Yo le habría interrumpido, pero continuó del modo siguiente:
—Una vez por semana, hacia la mitad de ésta, una ley de la naturaleza nos impulsa a desplazarnos de un lado a otro con un movimiento rítmico de violencia superior a la normal, que se prolonga el tiempo que os llevaría contar hasta ciento uno. En medio de esta danza coral, en la pulsación cincuenta y uno, los habitantes del universo se detienen en plena carrera y cada individuo emite sus tonos más ricos, plenos y dulces. En ese momento decisivo es cuando se realizan todos nuestros matrimonios. Tan exquisito es el ajuste de bajo a tiple, de tenor a contralto, que muchas veces las amadas identifican inmediatamente la nota receptiva del amado que les está destinado aunque estén a veinte mil leguas de distancia; y el amor los une entonces a los tres, atravesando los míseros obstáculos de la distancia. El matrimonio que se consuma en ese instante produce una prole masculina y femenina triple que ocupa su lugar en Linealandia.
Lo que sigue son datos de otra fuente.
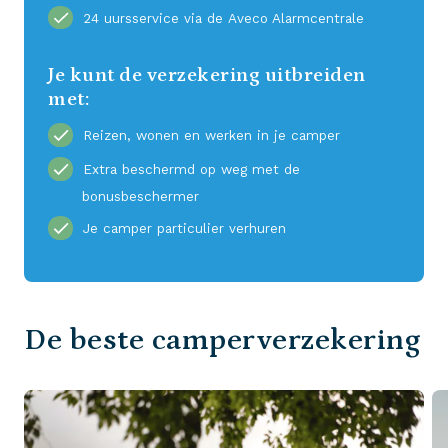
24 uursservice via de Aveco Alarmcentrale
Je kunt de verzekering uitbreiden
met:
Reizen, wonen en werken in je camper
Extra beschermd op weg met de
bonusbeschermer
Je camper particulier verhuren
De beste camperverzekering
—¿Qué? ¿Siempre triple? —dije yo—. ¿Debe tener una mujer entonces siempre gemelos?
—¡Oh monstruosidad con voz debajo! Sí —contestó el rey—. ¿Cómo podría mantenerse si no el equilibrio entre los sexos, si no nacieran dos niñas por cada muchacho? ¿Acaso ignoráis el alfabeto mismo de la naturaleza?
Dejó de hablar, mudo de cólera; y tardé un rato en conseguir inducirle a reanudar su narración.
—No supondréis, claro está, que entre nosotros cada soltero encuentre sus parejas en el primer cortejo de este coro matrimonial universal. La mayoría de nosotros, por el contrarios repetimos varias veces el proceso. Pocos son los corazones cuyo feliz destino es identificar inmediatamente en las voces mutuas a la pareja que les ha destinado la Providencia y volar en un abrazo recíproco y perfectamente armónico. En la mayoría de los casos el noviazgo es de larga duración. Las voces del cortejador pueden tal vez armonizar con una de las futuras esposas, pero no con las dos; o no armonizar, en principios con ninguna de ellas; o la soprano y la contralto pueden no armonizar del todo. En estos casos la naturaleza ha dispuesto que cada coro semanal vaya llevando a los tres amantes a una armonía más íntima. Cada prueba de voz, cada nuevo descubrimiento de disonancia, induce casi imperceptiblemente al menos perfecto a modificar su expresión vocal de manera que se aproxime más a lo más perfecto. Y tras muchas pruebas y muchas aproximaciones, se alcanza por fin el resultado. Llega al fin el día en que, cuando se inicia el acostumbrado coro matrimonial de la Linealandia universal, los tres alejados amantes se hallan de pronto en armonía exacta y, antes de que despierten, el triplete conyugal se embelesa vocalmente en un abrazo dúplice; y la naturaleza se regocija ante un matrimonio más y tres nuevos nacimientos.